“Em estádios iniciais, o cancro do pâncreas pode ser silencioso, não causando qualquer sinal ou sintoma, o que dificulta o seu diagnóstico precoce.” A garantia é dada por Maria Teresa Neves, oncologista na Unidade Local de Saúde (ULS) de Lisboa Ocidental, a propósito do Dia Mundial do Cancro do Pâncreas, e que deixa o alerta: “em mais de 60% dos casos é diagnosticado quando já existem metástases, ou seja, quando já existem outros órgãos afetados. Além disso, apesar de terem existido alguns avanços nos últimos anos, ainda temos poucas escolhas eficazes em termos de tratamento e uma elevada taxa de recidiva. A combinação destes fatores leva a menor sobrevivência quando comparada com a taxa de sobrevivência em outros tipos de cancro.”
Uma doença em que, acrescenta a especialista, “em 5-10% dos casos existem alterações hereditárias e normalmente história familiar associada”. É para esta percentagem que chama a atenção o projeto saBeR mais ContA, uma iniciativa que dá a conhecer as mutações genéticas BRCA associadas ao cancro e sensibiliza para a componente hereditária.

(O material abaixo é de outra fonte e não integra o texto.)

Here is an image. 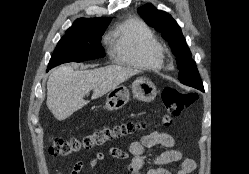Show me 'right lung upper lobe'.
I'll use <instances>...</instances> for the list:
<instances>
[{
	"label": "right lung upper lobe",
	"mask_w": 249,
	"mask_h": 174,
	"mask_svg": "<svg viewBox=\"0 0 249 174\" xmlns=\"http://www.w3.org/2000/svg\"><path fill=\"white\" fill-rule=\"evenodd\" d=\"M110 20V18H80L77 19L66 32L78 30L93 23L110 22Z\"/></svg>",
	"instance_id": "1"
}]
</instances>
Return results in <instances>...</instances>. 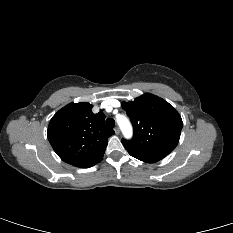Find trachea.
<instances>
[{
    "mask_svg": "<svg viewBox=\"0 0 233 233\" xmlns=\"http://www.w3.org/2000/svg\"><path fill=\"white\" fill-rule=\"evenodd\" d=\"M106 125L109 127V128H113L114 125H115V121L113 118H108L106 119Z\"/></svg>",
    "mask_w": 233,
    "mask_h": 233,
    "instance_id": "trachea-1",
    "label": "trachea"
}]
</instances>
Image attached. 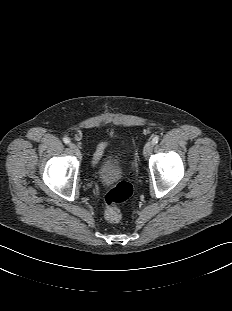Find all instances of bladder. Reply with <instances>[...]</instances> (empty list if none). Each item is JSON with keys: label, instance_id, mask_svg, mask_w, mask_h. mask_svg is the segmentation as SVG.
<instances>
[{"label": "bladder", "instance_id": "1", "mask_svg": "<svg viewBox=\"0 0 232 311\" xmlns=\"http://www.w3.org/2000/svg\"><path fill=\"white\" fill-rule=\"evenodd\" d=\"M120 175V162L116 154H113L109 156L101 165L99 170V178L104 185H110L114 183Z\"/></svg>", "mask_w": 232, "mask_h": 311}]
</instances>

Considerada, como já foi referido, uma doença silenciosa, pelo menos numa fase inicial, o diagnóstico precoce do cancro do pâncreas é sempre um desafio, mas ainda assim existem alguns sintomas e sinais a que todos devem estar atentos: “dor abdominal, perda de peso inexplicável, icterícia, diagnóstico de diabetes mellitus de novo ou agravamento, se já existente, e alterações da cor das fezes ou urina”, refere a médica, que salienta que, apesar de “normalmente associados a condições benignas, se persistentes devem motivar avaliação médica”.

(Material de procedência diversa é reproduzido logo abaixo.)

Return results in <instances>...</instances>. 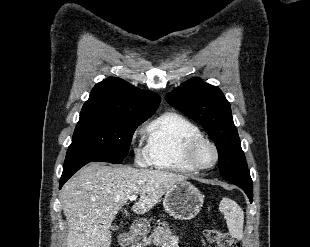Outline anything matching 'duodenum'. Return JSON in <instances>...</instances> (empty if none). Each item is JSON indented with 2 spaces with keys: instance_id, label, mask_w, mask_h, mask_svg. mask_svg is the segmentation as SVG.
<instances>
[{
  "instance_id": "410a0bca",
  "label": "duodenum",
  "mask_w": 310,
  "mask_h": 247,
  "mask_svg": "<svg viewBox=\"0 0 310 247\" xmlns=\"http://www.w3.org/2000/svg\"><path fill=\"white\" fill-rule=\"evenodd\" d=\"M121 245L122 247H131L132 245V239L131 236L128 233H123L121 235Z\"/></svg>"
}]
</instances>
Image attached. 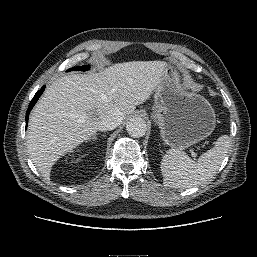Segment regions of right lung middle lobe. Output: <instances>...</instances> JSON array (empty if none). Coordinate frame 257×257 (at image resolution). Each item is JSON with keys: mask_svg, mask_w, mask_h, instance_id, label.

Ainda assim, Maria Teresa Neves reforça que “a maioria dos casos de cancro do pâncreas são esporádicos, sendo o principal fator de risco identificado a idade avançada, com pico de incidência entre os 65 e 69 anos nos homens e entre os 75 e 79 anos nas mulheres”.
Consumo de tabaco, obesidade, diabetes mellitus, pancreatite crónica, consumo de álcool e maus hábitos alimentares são outros dos fatores já identificados, assim como as mutações BRCA.

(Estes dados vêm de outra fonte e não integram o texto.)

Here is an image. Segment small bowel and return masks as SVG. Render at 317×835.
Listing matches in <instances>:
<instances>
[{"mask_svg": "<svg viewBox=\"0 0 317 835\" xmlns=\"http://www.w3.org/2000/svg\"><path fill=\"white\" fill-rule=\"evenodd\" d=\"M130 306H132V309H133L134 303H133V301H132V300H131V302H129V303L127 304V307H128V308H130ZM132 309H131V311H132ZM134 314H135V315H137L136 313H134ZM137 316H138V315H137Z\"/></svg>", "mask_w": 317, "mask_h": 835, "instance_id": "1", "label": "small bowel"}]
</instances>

O impacto das mutações genéticas no cancro do pâncreas
Atualmente, sabe-se que existem alguns genes com a função de proteger o corpo humano do desenvolvimento de cancro, tais como os genes BRCA1 e BRCA2. Ao contrário do que se possa pensar, não são as mutações genéticas nestes dois genes que provocam o cancro, mas sim a acumulação de danos no ADN não reparados nas células, transformando-as em células tumorais.
O risco de desenvolver cancro do pâncreas para portadores desta mutação nos genes BRCA1 ou BRCA 2 situa-se entre 1 e 4 % para BRCA1 e 3 a 5 % para BRCA 2, o que corresponde a um risco duas a três vezes superior (BRCA1) e três a seis vezes superior (BRCA2) do que o da população geral.
“Os estudos genéticos têm-se revelado cada vez mais importantes na orientação e tratamento de doentes com cancro do pâncreas. De acordo com as recomendações atuais, todos os doentes diagnosticados com cancro pancreático têm indicação para realizar teste por painel multigénico baseado em sequenciação de nova geração (NGS), que inclua os genes BRCA1 e BRCA2, idealmente no momento do diagnóstico”, refere Rita Quental, geneticista clínica da unidade local de saúde (ULS) de São José.
“Para os pacientes com antecedentes familiares de cancro do pâncreas ou de outros cancros relacionados (como mama, ovário e próstata). Estas variantes são detetadas em até 8% dos casos, e o seu conhecimento ajuda a orientar as estratégias terapêuticas. Por exemplo, os portadores de variantes germinativas nos genes BRCA1/2, dois genes supressores tumorais envolvidos na reparação do DNA, apresentam uma resposta mais favorável a certos agentes de quimioterapia e são candidatos ao tratamento com inibidores da PARP (poli ADP-ribose polimerase). Adicionalmente, a identificação de uma variante germinativa clinicamente relevante permite avaliar o risco do doente para outros tipos de cancro e possibilita a identificação de familiares em risco, que podem igualmente beneficiar de estratégias de vigilância e prevenção”, conclui.